September 03, 2010
As an amendment to the Collective Bargaining Agreement dealing with long-term contracts is finalized, there's been a raging debate over whether the NHLPA comes out a winner or loser.
I don't believe the NHLPA had any intention of opening up the CBA to address the structure of long-term contracts before it needed to in the next CBA negotiation.
The ill-defined rules were allowing players like Johan Franzen(notes) to remain with the Detroit Red Wings, Roberto Luongo(notes) to remain with the Vancouver Canucks and Marian Hossa(notes) to sign with the Chicago Blackhawks to win his first Stanley Cup. They were vague enough where the NHL could only wag a finger and say "don't do that" to teams circumventing the cap.
That is, until the Ilya Kovalchuk(notes) 17-year, $102 million contract raised the bar on structural absurdity, gave the NHL a contract to attack and resulted in a landmark arbitration victory for the League. With momentum, the NHL managed to compel the NHLPA to do something no labor union should want to do in a non-crisis situation: Engage in a round of collective bargaining under a valid CBA, from a defensive posture. The fact that the NHLPA had to sit at that table and define the previously undefined is, to me, a defeat.

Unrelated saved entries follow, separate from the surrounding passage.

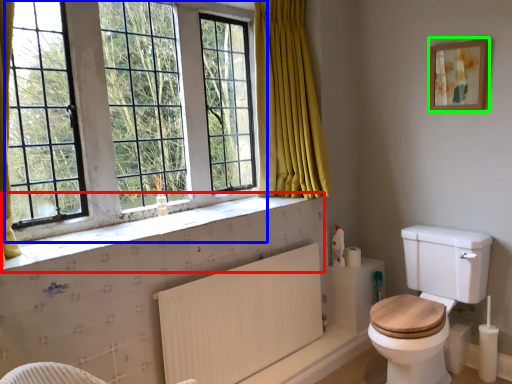 Question: Considering the real-world distances, which object is farthest from window sill (highlighted by a red box)? window (highlighted by a blue box) or picture frame (highlighted by a green box)?

Choices:
 (A) window
 (B) picture frame

Answer: (B) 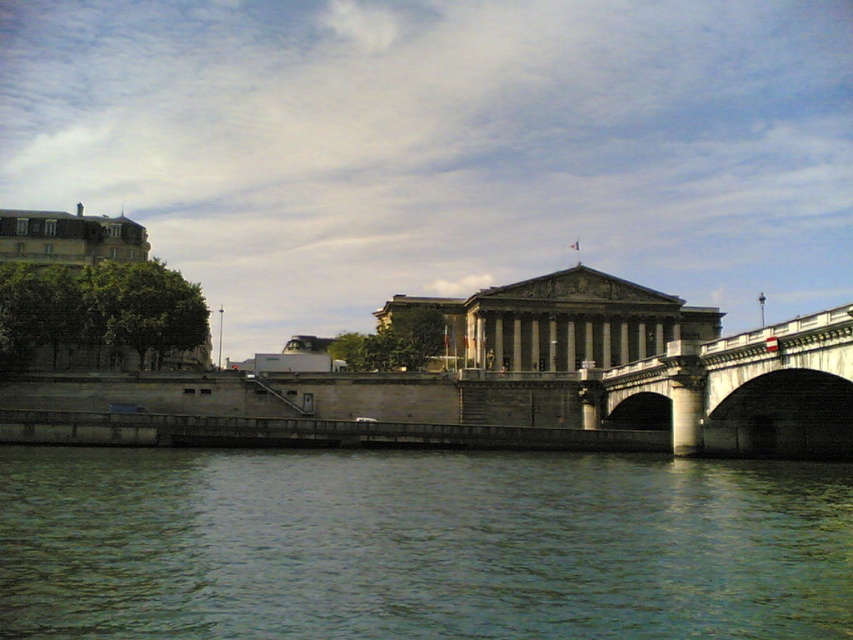 You are standing on the stone embankment and looking towards the grand classical building. There is a point marked at coordinates [419,545]. What does this point indicate?

The point at coordinates [419,545] marks the greenish water at lower center.

You are standing on a boat in the middle of the river and see the greenish water at lower center and the stone bridge at center. Which object is closer to you?

The greenish water at lower center is closer to you because it is in front of the stone bridge at center, meaning it is positioned nearer in the scene.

However, sometimes you start with crap and end with fertilizer. The contracts of Kovalchuk, Hossa, Luongo and Marc Savard(notes) as safe, according to multiple sources. While long-term contracts have now been defined as five or more years under the proposed amendments, a player like Drew Doughty(notes) (20) could still sign a 15-year deal tonight and have it work under the new CBA rules.The NHL hasn't touched that kind of contract ... yet.
TSN is reporting the details of the CBA amendment, and what you get out of the tangled mess of numbers and years are a few concessions from the players and a win for the NHL in rendering years after age 40 meaningless for a cap hit at, say, age 32.
First: For long-term contracts extending beyond the age of 40, the contract's average annual value for the years up to and including 40, are calculated by dividing total value in those years by the number of years up to and including 40. Then for the years covering ages 41 and beyond, the cap charge in each year is equal to the value of the contract in that year.
Secondly, for long-term contracts that include years in which the player is 36, 37, 38, 39 and 40; the amount used for purposes of calculating his average annual value is a minimum of $1 million in each of those years (even if his actual compensation is less during those seasons).
(You're correct, it's too late on a Friday to process that.)
So those are the details at the moment, with the NHL and NHLPA working into the night. Among the details yet to be determined: Any punitive damages for the Devils and Kamp Kovalchuk for their previous attempt at circumvention.